About this task:
Return each line of the listing that contains the string "Gameface".

- - - - -

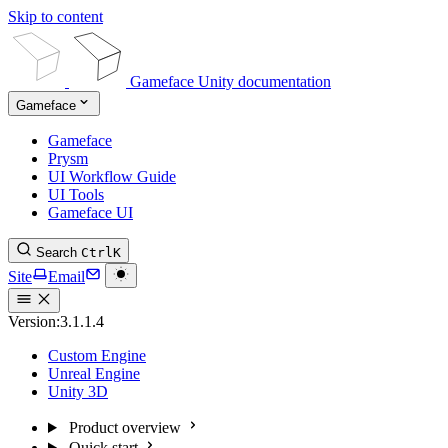
Skip to content
Gameface Unity documentation
Gameface
Gameface
Prysm
UI Workflow Guide
UI Tools
Gameface UI
Search
Ctrl
K
Site
Email
Version:
3.1.1.4
Custom Engine
Unreal Engine
Unity 3D
Product overview
Quick start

- - - - -

Answer box:
Gameface Unity documentation
Gameface
Gameface
Gameface UI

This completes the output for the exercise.